Start of Material provided

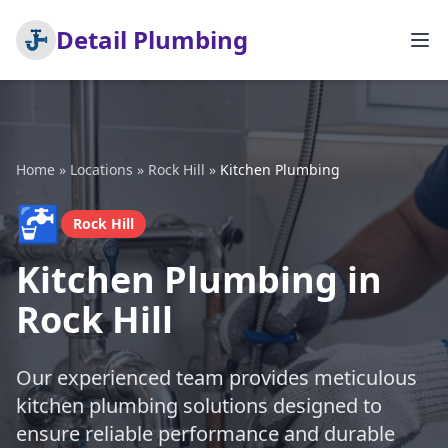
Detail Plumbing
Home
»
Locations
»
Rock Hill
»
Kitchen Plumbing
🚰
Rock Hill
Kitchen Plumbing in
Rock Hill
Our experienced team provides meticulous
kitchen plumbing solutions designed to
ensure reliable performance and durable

End of Material provided
Start of Material provided

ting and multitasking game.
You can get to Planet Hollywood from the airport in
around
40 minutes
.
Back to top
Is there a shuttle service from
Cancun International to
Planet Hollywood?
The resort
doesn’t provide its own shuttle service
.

End of Material provided
Start of Material provided

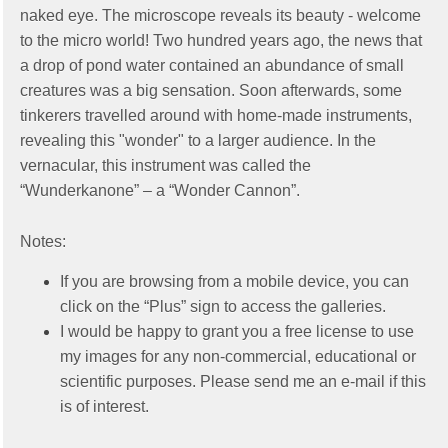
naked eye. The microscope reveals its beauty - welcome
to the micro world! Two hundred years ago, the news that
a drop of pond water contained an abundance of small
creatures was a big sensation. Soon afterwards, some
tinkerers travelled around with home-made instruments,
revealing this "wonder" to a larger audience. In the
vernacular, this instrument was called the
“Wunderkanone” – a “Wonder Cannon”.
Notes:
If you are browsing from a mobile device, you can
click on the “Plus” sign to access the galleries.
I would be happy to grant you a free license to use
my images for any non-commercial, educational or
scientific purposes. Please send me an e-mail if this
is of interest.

End of Material provided

When a line among the entries above contains "around", copy it.

• Expected answer:
around
tinkerers travelled around with home-made instruments,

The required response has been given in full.